Okay, so it is recovered clock, so what? I want a lot of things, that
does not make them meaningful.

>package_label but the name will stay for now, this is much more meaningful
>then i.e. "phy0" or "RCLK".

No, dev_name() here is total non-sense!
The label should contain the actual label as for example a writing on a
front panel, board, etc.

Why exactly do you need this? Why a link from netdev to this dpll pin is
not enough for you.

Please describe exactly what you need the label for. Usecases, examples,
etc.

Jakub, if you read this, this is very nice example of a misuse that even
very precisely defined netlink attribute cannot prevent :/

>
>>
>>
>>>+	pin->prop.type = DPLL_PIN_TYPE_SYNCE_ETH_PORT;
>>>+	pin->prop.capabilities |= DPLL_PIN_CAPS_STATE_CAN_CHANGE;
>>>+	pin->pf = pf;
>>>+

[...]

>>>+int ice_dpll_init(struct ice_pf *pf)
>>>+{
>>>+	bool cgu_present = ice_is_feature_supported(pf, ICE_F_CGU);
>>>+	struct ice_dplls *d = &pf->dplls;
>>>+	int err = 0;
>>>+
>>>+	mutex_init(&d->lock);
>>>+	mutex_lock(&d->lock);
>>
>>Seeing pattern like this always triggers questions.
>>Why exactly do you need to lock the mutex here?
>>
>
>Could do it few lines below before the dplls are inited,
>but this would make error path confusing.

See above, you don't need to do this if you register dpll and start the
periodic work only after everything is ready.
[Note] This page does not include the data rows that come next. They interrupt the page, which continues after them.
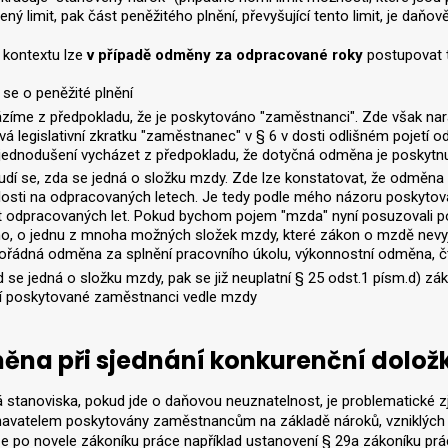
ený limit, pak část peněžitého plnění, převyšující tento limit, je daň
 kontextu lze
v případě odměny za odpracované roky
postupovat t
 se o peněžité plnění
zíme z předpokladu, že je poskytováno "zaměstnanci". Zde však nar
vá legislativní zkratku "zaměstnanec" v § 6 v dosti odlišném pojet
jednodušení vycházet z předpokladu, že dotyčná odměna je poskyt
dí se, zda se jedná o složku mzdy. Zde lze konstatovat, že odměn
losti na odpracovaných letech. Je tedy podle mého názoru poskytov
 odpracovaných let. Pokud bychom pojem "mzda" nyní posuzovali po
o, o jednu z mnoha možných složek mzdy, které zákon o mzdě nevy
řádná odměna za splnění pracovního úkolu, výkonnostní odměna, čtvrt
 se jedná o složku mzdy, pak se již neuplatní § 25 odst.1 písm.d) zá
í poskytované zaměstnanci vedle mzdy
na při sjednání konkurenční dolož
stanoviska, pokud jde o daňovou neuznatelnost, je problematické zjis
avatelem poskytovány zaměstnancům na základě nároků, vzniklých v
ze po novele zákoníku práce například ustanovení § 29a zákoníku prá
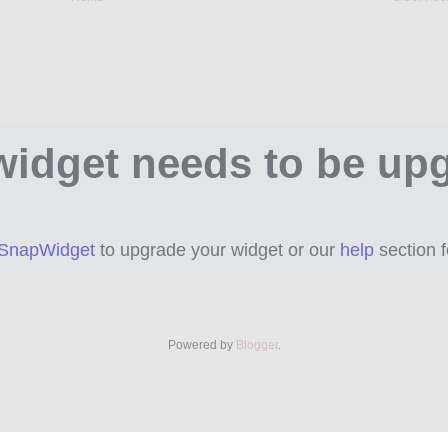
Powered by
Blogger
.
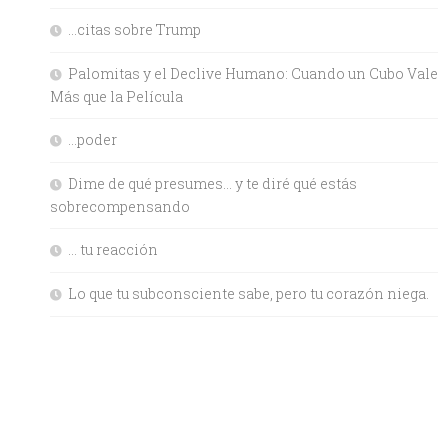
…citas sobre Trump
Palomitas y el Declive Humano: Cuando un Cubo Vale
Más que la Película
…poder
Dime de qué presumes… y te diré qué estás
sobrecompensando
… tu reacción
Lo que tu subconsciente sabe, pero tu corazón niega.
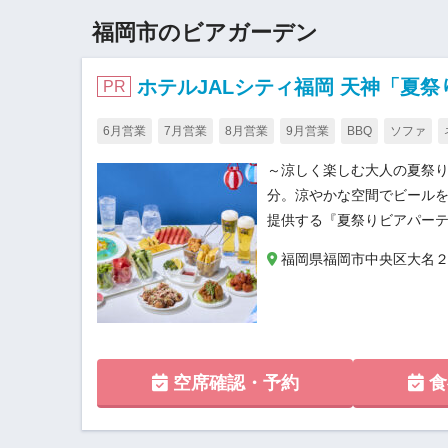
福岡市のビアガーデン
ホテルJALシティ福岡 天神「夏
PR
6月営業
7月営業
8月営業
9月営業
BBQ
ソファ
～涼しく楽しむ大人の夏祭り
分。涼やかな空間でビール
提供する『夏祭りビアパーテ
福岡県福岡市中央区大名２丁目12
空席確認・予約
食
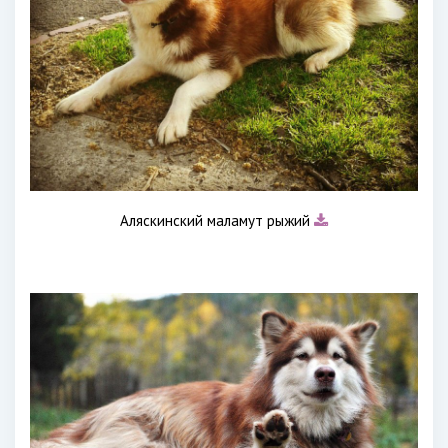
Аляскинский маламут рыжий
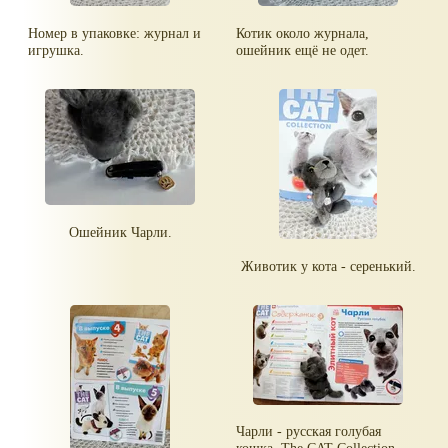
Номер в упаковке: журнал и
Котик около журнала,
игрушка.
ошейник ещё не одет.
Ошейник Чарли.
Животик у кота - серенький.
Чарли - русская голубая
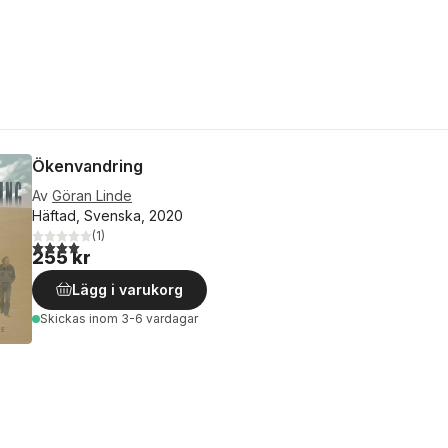
Ökenvandring
Av
Göran Linde
Häftad, Svenska, 2020
(
1
)
4,0
utav 5 stjärnor. Totalt antal röster:
255 kr
Lägg i varukorg
Skickas
inom 3-6 vardagar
I believe that you
actually have it like this now.

>
>>
>>>+	err = ice_dpll_init_info(pf, cgu_present);
>>>+	if (err)
>>>+		goto err_exit;
>>>+	err = ice_dpll_init_dpll(pf, &pf->dplls.eec, cgu_present,
>>>+				 DPLL_TYPE_EEC);
>>>+	if (err)
>>>+		goto deinit_info;
>>>+	err = ice_dpll_init_dpll(pf, &pf->dplls.pps, cgu_present,
>>>+				 DPLL_TYPE_PPS);
>>>+	if (err)
>>>+		goto deinit_eec;
>>>+	err = ice_dpll_init_pins(pf, cgu_present);
>>>+	if (err)
>>>+		goto deinit_pps;
>>>+	set_bit(ICE_FLAG_DPLL, pf->flags);
>>>+	if (cgu_present) {
>>>+		err = ice_dpll_init_worker(pf);
>>>+		if (err)
>>>+			goto deinit_pins;
>>>+	}
>>>+	mutex_unlock(&d->lock);
>>>+	dev_info(ice_pf_to_dev(pf), "DPLLs init successful\n");
>>
>>What is this good for? Please avoid polluting dmesg and drop this.
>>
>
>Sure, removed.
>
>>
>>>+
>>>+	return err;
>>>+
>>>+deinit_pins:
>>>+	ice_dpll_deinit_pins(pf, cgu_present);
>>>+deinit_pps:
>>>+	ice_dpll_deinit_dpll(pf, &pf->dplls.pps, cgu_present);
>>>+deinit_eec:
>>>+	ice_dpll_deinit_dpll(pf, &pf->dplls.eec, cgu_present);
>>>+deinit_info:
>>>+	ice_dpll_deinit_info(pf);
>>>+err_exit:
>>>+	clear_bit(ICE_FLAG_DPLL, pf->flags);
>>>+	mutex_unlock(&d->lock);
>>>+	mutex_destroy(&d->lock);
>>>+	dev_warn(ice_pf_to_dev(pf), "DPLLs init failure err:\n");
>>
>>You are missing the err. But why do you need the message?
>>
>
>To give a clue that something went wrong on dpll init.

Yeah, you ignore the err in the caller. That makes sense.
Don't forget to add the "err" :)

>
>>
>>>+
>>>+	return err;

[...]